The chief of Customs and Border Protection resigned just over a year after his appointment following pressure from the head of Homeland Security.
President Joe Biden accepted Chris Magnus’s resignation letter, which did not include an explanation for his departure.
“Thank you for the opportunity to serve as your Senate-confirmed Commissioner of U.S. Customs and Border Protection over the past year. It has been a privilege and honor to be part of your administration,” reads Magnus’s Nov 12 letter. “I am submitting my resignation effective immediately but wish you and your administration the very best going forward.”
Magnus served as the chief of police in Tuscon before being nominated by the president to take over the CBP in April 2021. He also led police forces in Fargo, North Dakota and Richmond, California. Biden said Magnus’s “extensive experience in addressing immigration issues” made him a strong candidate for the position.
He was confirmed by the Senate in December after a 50-47 vote, with much of his support coming from Democrats.
“President Biden appreciates Commissioner Magnus’ nearly forty years of service and the contributions he made to police reform during his tenure as police chief in three U.S. cities,” White House Press Secretary Karine Jean-Pierre said in a statement. “The President thanks Mr. Magnus for his service at CBP and wishes him well.”
Department of Homeland Security Secretary Alejandro Mayorkas reportedly asked Magnus to step down on Nov. 9, after the 62-year-old went to El Paso to meet with the Border Patrol sector chiefs. Mayorkas told Magnus not to attend the meeting and, afterward, said he had lost confidence in him and would recommend his termination to Biden.

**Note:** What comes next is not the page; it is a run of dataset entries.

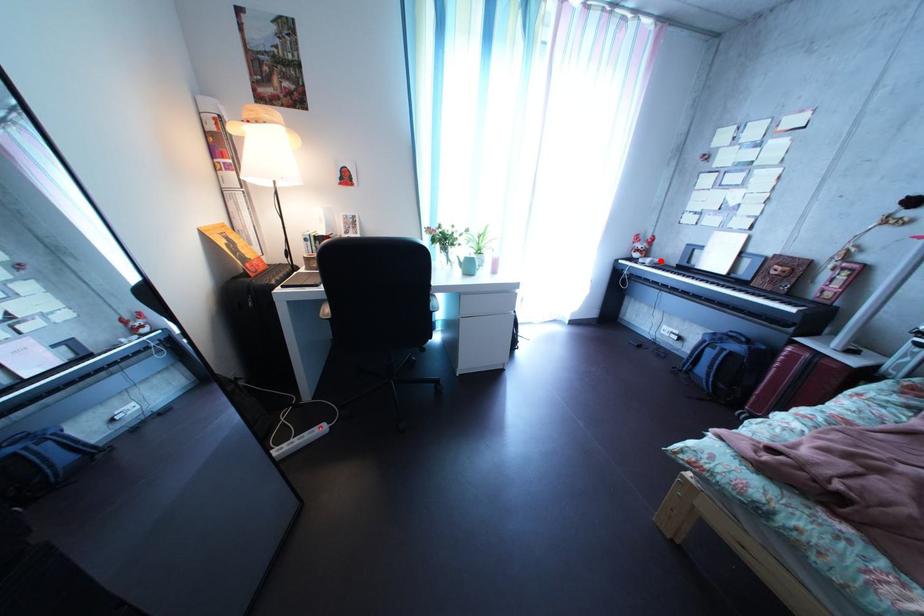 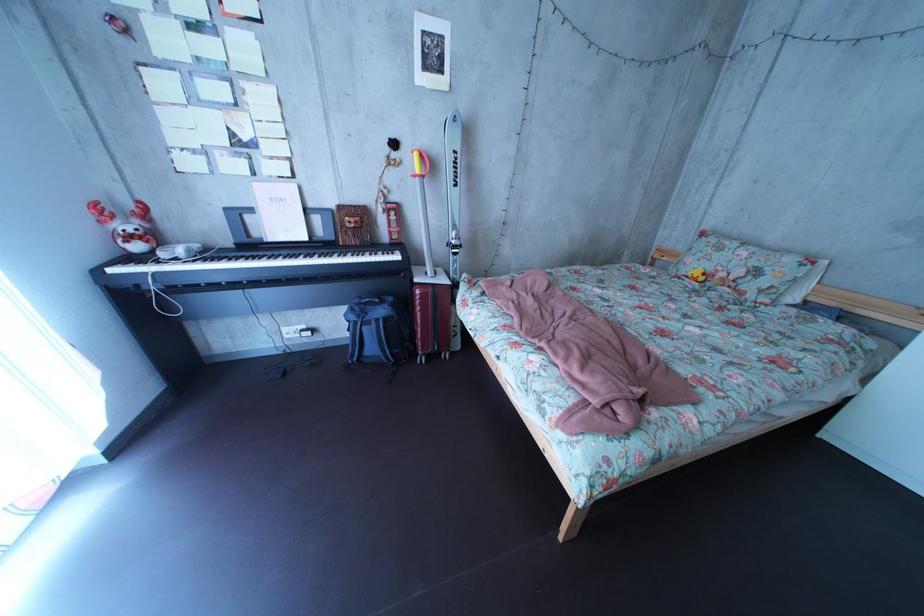 In the second image, find the point that corresponds to the highlighted location in the first image.

(169, 246) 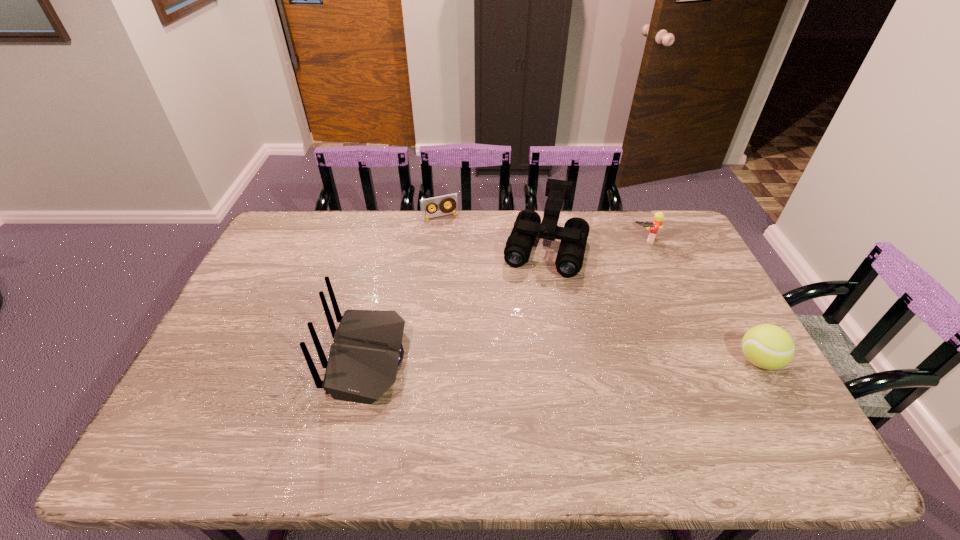 Where is `videotape that is at the far edge`? This screenshot has width=960, height=540. videotape that is at the far edge is located at coordinates (452, 199).

At what (x,y) coordinates should I click in order to perform the action: click on object present at the near edge. Please return your answer as a coordinate pair (x, y). The width and height of the screenshot is (960, 540). Looking at the image, I should click on (367, 349).

At what (x,y) coordinates should I click in order to perform the action: click on tennis ball present at the right edge. Please return your answer as a coordinate pair (x, y). This screenshot has width=960, height=540. Looking at the image, I should click on (767, 346).

Find the location of a particular element. This screenshot has height=540, width=960. Lego that is at the right edge is located at coordinates [x=658, y=217].

Identify the location of object located in the far right corner section of the desktop. coord(658,217).

Find the location of a particular element. This screenshot has width=960, height=540. free space at the far edge of the desktop is located at coordinates (445, 219).

Locate an element on the screen. vacant space at the near edge is located at coordinates (267, 404).

The height and width of the screenshot is (540, 960). I want to click on free spot at the left edge of the desktop, so click(x=256, y=309).

The height and width of the screenshot is (540, 960). I want to click on free region at the right edge, so click(x=718, y=341).

Locate an element on the screen. The height and width of the screenshot is (540, 960). free region at the far left corner of the desktop is located at coordinates (280, 234). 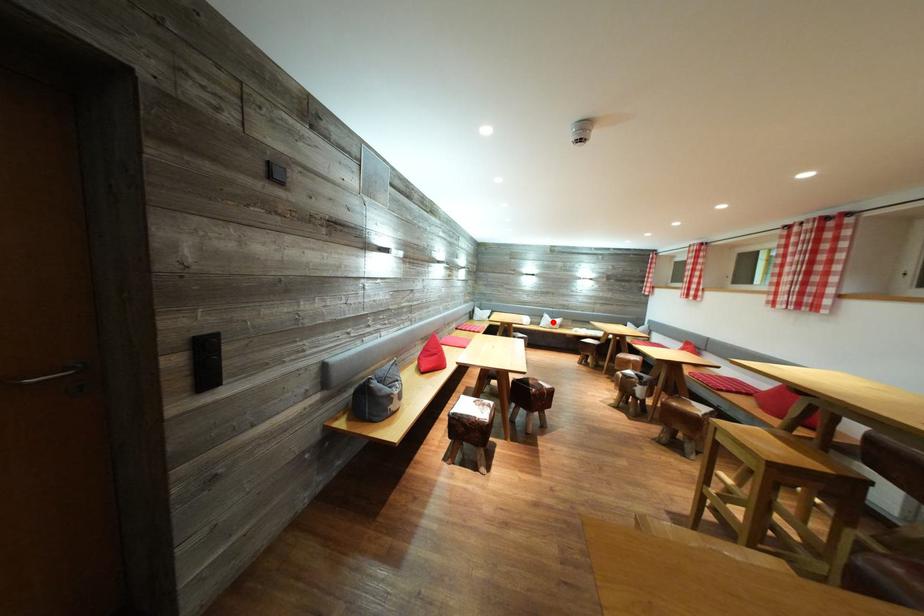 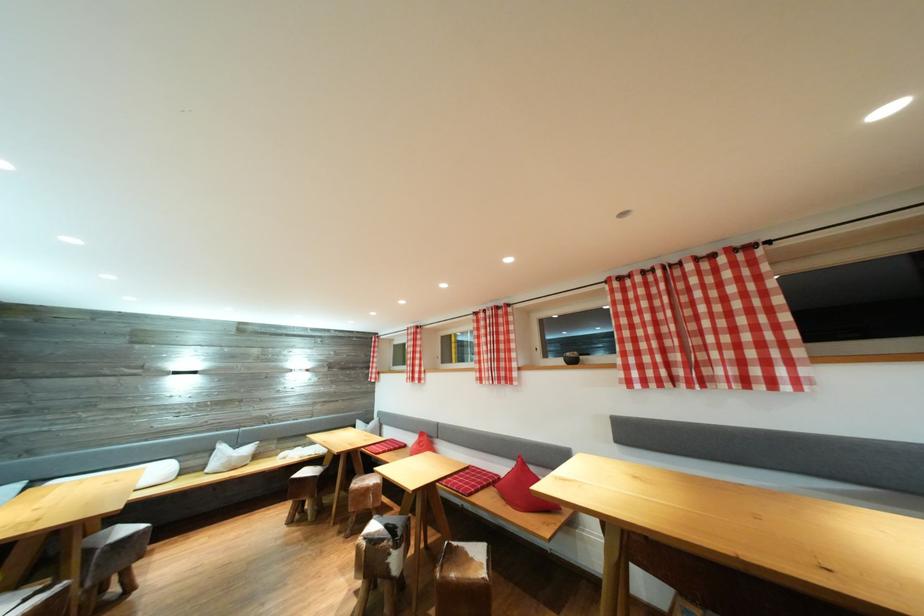 Locate, in the second image, the point that corresponds to the highlighted location in the first image.

(228, 453) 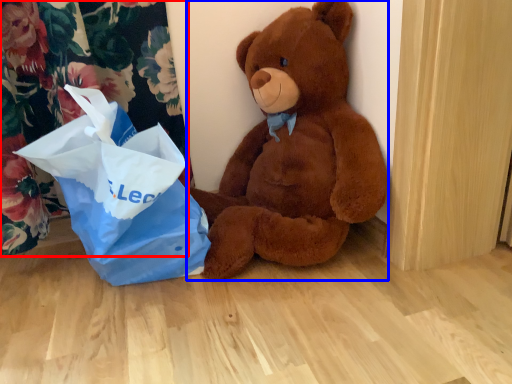 Question: Which object is further to the camera taking this photo, curtain (highlighted by a red box) or teddy bear (highlighted by a blue box)?

Choices:
 (A) curtain
 (B) teddy bear

Answer: (A) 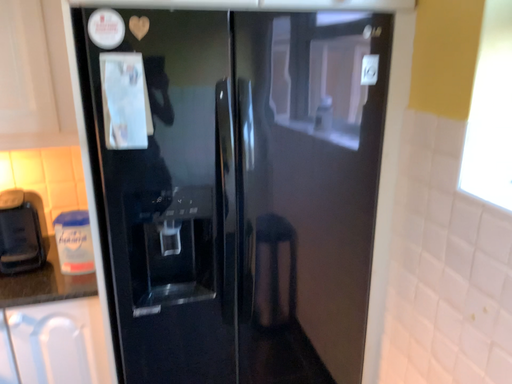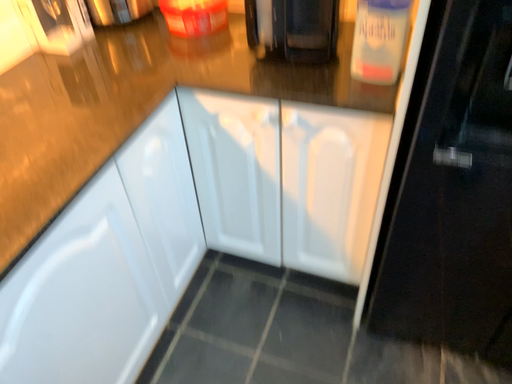 Question: How did the camera likely rotate when shooting the video?

Choices:
 (A) rotated right
 (B) rotated left

Answer: (B) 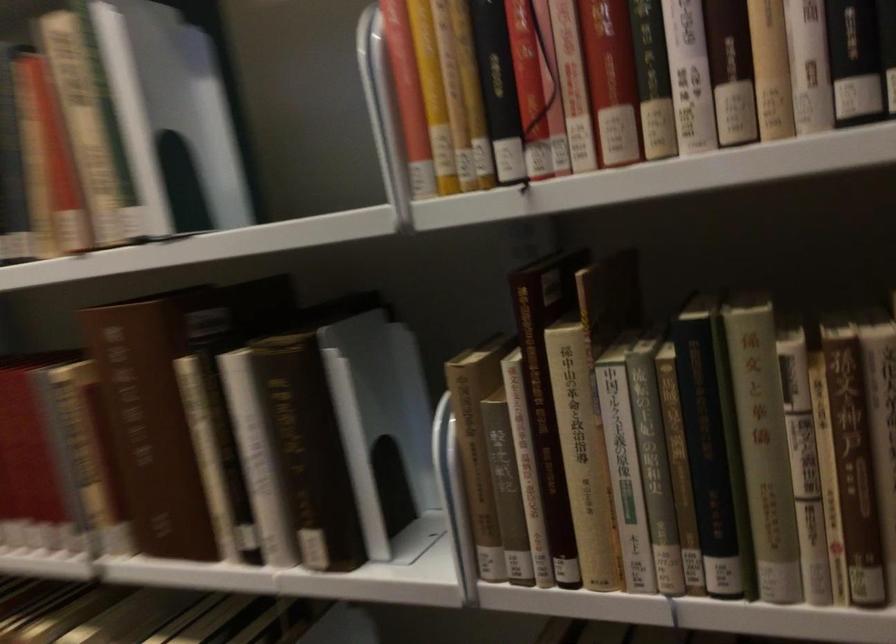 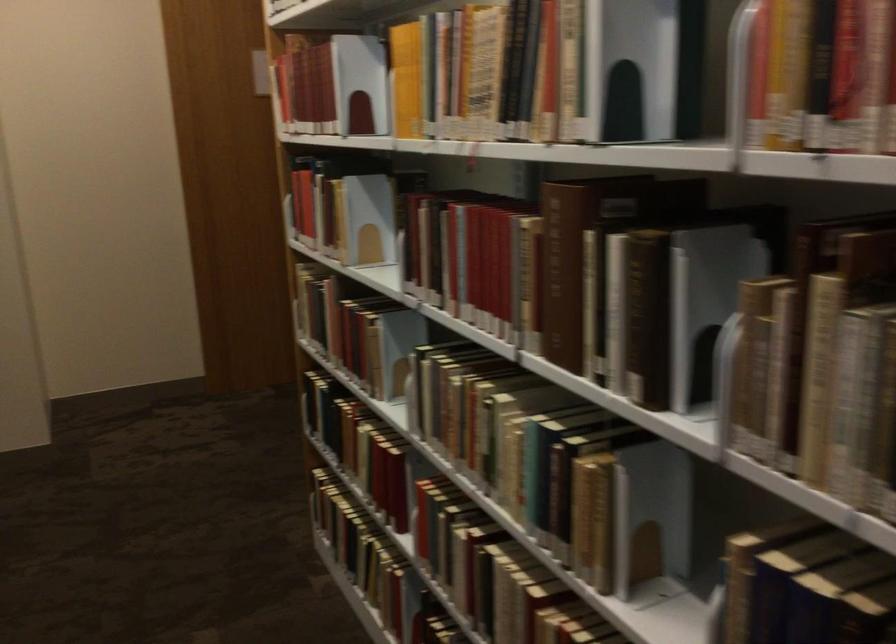 Find the pixel in the second image that matches [472,471] in the first image.

(743, 363) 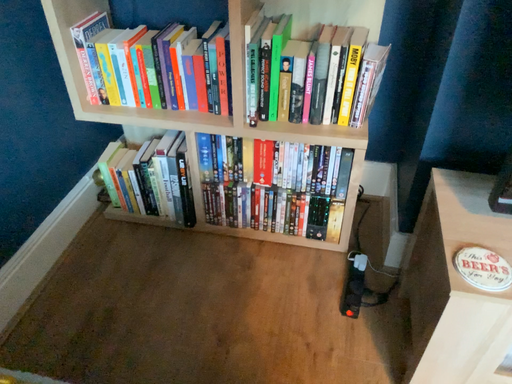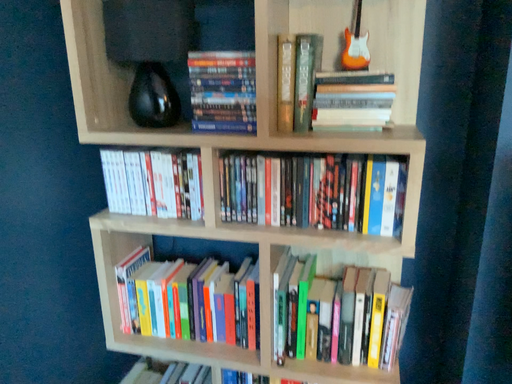 Question: How did the camera likely rotate when shooting the video?

Choices:
 (A) rotated upward
 (B) rotated downward

Answer: (A)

Magnus refused to go unless asked to resign by Biden, according to The Washington Post. The outlet reported his plans to overhaul the border protection agency put him at odds with Mayorkas.
Magnus has been a vocal opponent of Title 42, an immigration policy enacted by President Donald Trump during the COVID-19 pandemic that allowed border agents to redirect migrants back to Mexico.
Magnus has increased strict rules about agents’ social media activity and strived to hire more female agents.
“I didn’t take this job as a resume builder. I came to Washington, D.C. — moved my family here — because I care about this agency, its mission, and the goals of this Administration,” Magnus said, per the outlet.
In a statement to The Los Angles Times, Magnus said “I expressed to him that I felt there was no justification for me to resign when I still cared deeply about the work I was doing and felt that that work was focused on the things I was hired to do in the first place.”
The leadership turnover comes as the Biden administration continues to struggle with the steady flow of illegal immigration across the United States-Mexico border.
Illegal border crossings have reached an all-time high under the Biden administration. During the 12-month period between September 2021 and September 2022, CBP stopped 2.7 million illegal migrants. During that same time between 2020 and 2021, the agency recorded 1.72 million illegal crossings.
“While failing regimes in Venezuela, Cuba, and Nicaragua continued to drive a new wave of migration across the western Hemisphere, the number of Venezuelans arriving at the southern border decreased sharply nearly every day since we launched additional joint actions with Mexico to reduce irregular migration and create a more fair, orderly and safe process for people fleeing the humanitarian and economic crisis in their country,” said Magnus in a statement at the time. “While this early data is not reflected in the latest report, it confirms what we’ve said all along: when there is a lawful and orderly way to enter the country, individuals will be less likely to put their lives in the hands of smugglers and try to cross the border unlawfully.”
The CBP will be led by deputy commissioner Troy Miller, who previously served as interim chief in 2021.